1963 LPGA Championship

Tournament information
- Dates: October 10–13, 1963
- Location: Las Vegas, Nevada
- Course: Stardust Country Club
- Tour: LPGA Tour
- Format: Stroke play – 72 holes

Statistics
- Par: 71
- Field: 47 players
- Cut: none
- Prize fund: $16,500
- Winner's share: $2,450

Champion
- Mickey Wright
- 294 (+10)

= 1963 LPGA Championship =

The 1963 LPGA Championship was the ninth LPGA Championship, held October 10–13 at Stardust Country Club in Las Vegas, Nevada.

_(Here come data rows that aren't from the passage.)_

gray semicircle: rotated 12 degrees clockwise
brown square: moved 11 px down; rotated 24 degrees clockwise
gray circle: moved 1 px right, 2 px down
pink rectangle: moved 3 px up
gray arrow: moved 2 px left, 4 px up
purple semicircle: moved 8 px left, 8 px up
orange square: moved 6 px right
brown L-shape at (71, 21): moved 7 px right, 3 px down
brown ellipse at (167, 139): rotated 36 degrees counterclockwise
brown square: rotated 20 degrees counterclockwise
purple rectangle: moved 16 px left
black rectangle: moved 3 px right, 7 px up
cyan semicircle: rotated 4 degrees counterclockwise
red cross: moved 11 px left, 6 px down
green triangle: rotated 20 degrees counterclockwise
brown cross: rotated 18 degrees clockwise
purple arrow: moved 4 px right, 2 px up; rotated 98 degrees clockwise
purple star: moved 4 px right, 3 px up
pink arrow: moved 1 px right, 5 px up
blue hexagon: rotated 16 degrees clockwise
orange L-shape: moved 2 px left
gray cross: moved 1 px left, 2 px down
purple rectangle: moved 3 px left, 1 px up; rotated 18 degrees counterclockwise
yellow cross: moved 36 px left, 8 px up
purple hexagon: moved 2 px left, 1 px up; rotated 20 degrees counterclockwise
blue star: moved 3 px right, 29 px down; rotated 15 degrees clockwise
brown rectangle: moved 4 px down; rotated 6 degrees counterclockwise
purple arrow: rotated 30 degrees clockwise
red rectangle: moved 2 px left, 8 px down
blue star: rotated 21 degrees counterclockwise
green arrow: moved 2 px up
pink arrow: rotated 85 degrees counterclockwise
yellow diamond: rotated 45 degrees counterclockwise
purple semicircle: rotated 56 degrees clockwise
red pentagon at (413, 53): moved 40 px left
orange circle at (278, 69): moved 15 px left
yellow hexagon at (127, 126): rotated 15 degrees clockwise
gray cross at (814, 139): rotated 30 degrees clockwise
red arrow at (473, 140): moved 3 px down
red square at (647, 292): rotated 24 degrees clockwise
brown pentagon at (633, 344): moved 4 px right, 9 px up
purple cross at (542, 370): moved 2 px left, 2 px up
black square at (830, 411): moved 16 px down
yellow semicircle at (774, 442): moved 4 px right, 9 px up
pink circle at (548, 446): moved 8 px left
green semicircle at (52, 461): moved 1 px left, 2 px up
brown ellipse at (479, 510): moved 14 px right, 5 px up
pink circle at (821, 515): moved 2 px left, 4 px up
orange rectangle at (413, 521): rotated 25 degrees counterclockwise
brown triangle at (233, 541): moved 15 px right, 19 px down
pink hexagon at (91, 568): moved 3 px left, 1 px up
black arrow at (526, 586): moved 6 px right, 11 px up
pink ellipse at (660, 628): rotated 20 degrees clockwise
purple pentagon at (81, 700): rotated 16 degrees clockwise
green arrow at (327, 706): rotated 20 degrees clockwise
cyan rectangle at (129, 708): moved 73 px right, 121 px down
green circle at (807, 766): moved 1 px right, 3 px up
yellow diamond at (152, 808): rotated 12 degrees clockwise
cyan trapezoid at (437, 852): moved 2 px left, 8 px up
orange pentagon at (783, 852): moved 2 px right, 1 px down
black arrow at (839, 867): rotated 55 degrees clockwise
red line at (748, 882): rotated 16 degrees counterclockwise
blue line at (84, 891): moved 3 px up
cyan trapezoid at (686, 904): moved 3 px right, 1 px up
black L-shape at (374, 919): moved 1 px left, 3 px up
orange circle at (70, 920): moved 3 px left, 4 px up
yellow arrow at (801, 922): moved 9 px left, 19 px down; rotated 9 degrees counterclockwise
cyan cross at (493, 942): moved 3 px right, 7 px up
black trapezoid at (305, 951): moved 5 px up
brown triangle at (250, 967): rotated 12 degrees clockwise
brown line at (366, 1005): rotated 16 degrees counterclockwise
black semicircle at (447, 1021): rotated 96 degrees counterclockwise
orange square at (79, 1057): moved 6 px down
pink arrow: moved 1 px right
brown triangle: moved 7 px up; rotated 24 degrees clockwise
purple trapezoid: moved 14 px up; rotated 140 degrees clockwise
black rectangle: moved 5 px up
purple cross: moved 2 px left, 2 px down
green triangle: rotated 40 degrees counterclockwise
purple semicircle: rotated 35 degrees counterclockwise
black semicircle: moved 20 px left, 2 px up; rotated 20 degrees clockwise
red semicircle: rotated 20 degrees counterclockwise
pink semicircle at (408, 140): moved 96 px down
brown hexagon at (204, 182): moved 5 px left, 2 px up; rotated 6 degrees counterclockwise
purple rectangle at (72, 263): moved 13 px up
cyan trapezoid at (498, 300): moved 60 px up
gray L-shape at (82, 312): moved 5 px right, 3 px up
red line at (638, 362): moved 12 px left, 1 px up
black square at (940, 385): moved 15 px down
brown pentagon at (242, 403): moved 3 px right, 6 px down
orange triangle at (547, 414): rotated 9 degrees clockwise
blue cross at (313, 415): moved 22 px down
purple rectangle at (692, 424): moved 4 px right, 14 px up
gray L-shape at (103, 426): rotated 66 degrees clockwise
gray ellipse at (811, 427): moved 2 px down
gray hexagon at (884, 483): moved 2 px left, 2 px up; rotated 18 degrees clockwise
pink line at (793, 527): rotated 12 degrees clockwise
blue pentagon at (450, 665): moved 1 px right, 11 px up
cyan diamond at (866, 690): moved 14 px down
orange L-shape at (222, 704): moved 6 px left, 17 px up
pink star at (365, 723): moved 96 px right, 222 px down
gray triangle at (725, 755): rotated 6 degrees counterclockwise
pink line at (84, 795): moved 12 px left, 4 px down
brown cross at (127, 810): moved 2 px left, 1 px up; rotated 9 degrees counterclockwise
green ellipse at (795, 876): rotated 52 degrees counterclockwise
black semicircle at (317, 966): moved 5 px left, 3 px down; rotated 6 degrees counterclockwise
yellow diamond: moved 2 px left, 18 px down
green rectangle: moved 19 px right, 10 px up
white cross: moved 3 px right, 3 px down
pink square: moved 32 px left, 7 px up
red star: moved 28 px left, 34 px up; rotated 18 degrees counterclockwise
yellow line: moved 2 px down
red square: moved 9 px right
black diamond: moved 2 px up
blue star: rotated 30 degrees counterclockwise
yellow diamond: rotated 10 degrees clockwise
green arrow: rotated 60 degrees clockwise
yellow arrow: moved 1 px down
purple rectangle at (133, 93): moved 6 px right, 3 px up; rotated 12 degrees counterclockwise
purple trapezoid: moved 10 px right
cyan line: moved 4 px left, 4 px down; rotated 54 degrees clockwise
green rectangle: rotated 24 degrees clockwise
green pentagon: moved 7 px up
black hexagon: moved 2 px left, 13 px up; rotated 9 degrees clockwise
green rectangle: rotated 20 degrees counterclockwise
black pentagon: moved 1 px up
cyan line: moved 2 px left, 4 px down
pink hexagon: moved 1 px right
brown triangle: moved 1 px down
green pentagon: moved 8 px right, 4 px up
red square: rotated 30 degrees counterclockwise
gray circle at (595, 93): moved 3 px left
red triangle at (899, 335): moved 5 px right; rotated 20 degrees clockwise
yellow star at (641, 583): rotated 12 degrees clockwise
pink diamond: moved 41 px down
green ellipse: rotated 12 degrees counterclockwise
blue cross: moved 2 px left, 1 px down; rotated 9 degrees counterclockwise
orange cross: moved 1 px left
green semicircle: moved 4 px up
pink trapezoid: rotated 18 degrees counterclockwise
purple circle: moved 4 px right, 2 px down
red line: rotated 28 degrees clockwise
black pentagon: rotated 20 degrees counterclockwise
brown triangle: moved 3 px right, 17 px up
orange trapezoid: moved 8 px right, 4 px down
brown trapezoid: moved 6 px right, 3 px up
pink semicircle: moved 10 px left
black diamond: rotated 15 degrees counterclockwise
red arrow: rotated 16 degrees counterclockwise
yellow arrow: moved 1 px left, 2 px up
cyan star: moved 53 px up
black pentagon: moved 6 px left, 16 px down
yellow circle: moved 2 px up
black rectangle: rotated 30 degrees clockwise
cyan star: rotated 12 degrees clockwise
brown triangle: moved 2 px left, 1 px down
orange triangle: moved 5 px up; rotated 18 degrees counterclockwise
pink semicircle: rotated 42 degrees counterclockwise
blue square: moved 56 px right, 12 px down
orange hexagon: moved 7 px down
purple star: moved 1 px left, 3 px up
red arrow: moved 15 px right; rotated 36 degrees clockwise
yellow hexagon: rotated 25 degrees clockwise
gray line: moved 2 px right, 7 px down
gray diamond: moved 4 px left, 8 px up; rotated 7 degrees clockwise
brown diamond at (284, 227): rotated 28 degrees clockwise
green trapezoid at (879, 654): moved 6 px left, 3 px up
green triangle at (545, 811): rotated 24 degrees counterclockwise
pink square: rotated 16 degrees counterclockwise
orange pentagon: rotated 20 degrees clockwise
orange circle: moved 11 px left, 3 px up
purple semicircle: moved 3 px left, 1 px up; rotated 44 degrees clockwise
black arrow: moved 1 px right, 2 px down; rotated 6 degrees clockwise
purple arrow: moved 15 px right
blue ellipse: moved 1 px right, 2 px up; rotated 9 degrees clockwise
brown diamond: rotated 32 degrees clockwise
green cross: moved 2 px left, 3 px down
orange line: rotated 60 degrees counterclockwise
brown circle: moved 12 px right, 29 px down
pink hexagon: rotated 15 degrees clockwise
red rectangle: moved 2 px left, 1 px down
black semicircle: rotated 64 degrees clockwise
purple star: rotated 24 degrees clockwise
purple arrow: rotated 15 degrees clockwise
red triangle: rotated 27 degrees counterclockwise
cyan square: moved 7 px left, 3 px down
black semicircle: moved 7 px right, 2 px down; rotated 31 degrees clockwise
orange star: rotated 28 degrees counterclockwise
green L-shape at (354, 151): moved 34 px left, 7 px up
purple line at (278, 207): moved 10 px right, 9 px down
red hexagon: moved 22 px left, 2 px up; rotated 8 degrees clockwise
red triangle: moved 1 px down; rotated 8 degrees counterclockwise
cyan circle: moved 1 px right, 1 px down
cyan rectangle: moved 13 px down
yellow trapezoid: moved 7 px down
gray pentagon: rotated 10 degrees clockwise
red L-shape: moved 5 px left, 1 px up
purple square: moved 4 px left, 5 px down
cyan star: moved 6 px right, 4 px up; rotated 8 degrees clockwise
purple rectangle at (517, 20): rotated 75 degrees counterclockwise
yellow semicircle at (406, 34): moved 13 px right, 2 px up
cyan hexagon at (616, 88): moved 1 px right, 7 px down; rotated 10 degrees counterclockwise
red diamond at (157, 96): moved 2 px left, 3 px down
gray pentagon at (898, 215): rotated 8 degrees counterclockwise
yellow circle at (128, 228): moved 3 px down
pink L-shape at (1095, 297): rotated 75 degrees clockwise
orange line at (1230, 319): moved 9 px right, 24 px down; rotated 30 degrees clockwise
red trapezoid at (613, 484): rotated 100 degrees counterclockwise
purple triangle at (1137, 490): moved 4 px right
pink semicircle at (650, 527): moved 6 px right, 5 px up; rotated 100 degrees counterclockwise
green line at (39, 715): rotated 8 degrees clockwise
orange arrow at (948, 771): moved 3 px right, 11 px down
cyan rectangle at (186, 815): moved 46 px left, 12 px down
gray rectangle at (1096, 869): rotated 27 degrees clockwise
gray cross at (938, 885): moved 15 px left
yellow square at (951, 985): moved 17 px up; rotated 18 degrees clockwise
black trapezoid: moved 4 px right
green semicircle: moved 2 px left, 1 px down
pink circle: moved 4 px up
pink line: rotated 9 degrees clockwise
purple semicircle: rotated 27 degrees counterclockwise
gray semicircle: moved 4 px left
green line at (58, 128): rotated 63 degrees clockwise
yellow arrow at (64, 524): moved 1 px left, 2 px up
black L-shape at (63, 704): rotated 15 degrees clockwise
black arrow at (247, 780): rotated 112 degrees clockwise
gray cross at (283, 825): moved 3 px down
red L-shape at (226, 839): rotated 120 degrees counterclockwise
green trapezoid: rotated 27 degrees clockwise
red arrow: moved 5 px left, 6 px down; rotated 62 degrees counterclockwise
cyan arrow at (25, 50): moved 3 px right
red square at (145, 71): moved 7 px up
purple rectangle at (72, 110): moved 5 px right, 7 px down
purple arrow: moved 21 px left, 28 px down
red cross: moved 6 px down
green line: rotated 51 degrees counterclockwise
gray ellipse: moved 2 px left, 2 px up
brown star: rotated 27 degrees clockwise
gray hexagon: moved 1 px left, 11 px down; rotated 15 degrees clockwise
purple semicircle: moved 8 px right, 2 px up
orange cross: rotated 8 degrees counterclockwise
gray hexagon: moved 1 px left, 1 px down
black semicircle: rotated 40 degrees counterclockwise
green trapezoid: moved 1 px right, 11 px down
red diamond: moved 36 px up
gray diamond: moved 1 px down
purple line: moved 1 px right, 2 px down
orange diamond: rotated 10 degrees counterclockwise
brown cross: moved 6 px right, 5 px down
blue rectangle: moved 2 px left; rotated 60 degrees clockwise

After a second round 82 (+11), Mickey Wright shot 70 (−1) in both of the final two rounds to win her fourth and final LPGA Championship, two strokes ahead of runners-up Mary Lena Faulk, Mary Mills, and Louise Suggs. Defending champion Judy Kimball finished six strokes back, in a tie for ninth place. It was Wright's second major title of the year and the eleventh of her thirteen career majors. It was her thirteenth tour victory of the 1963 season.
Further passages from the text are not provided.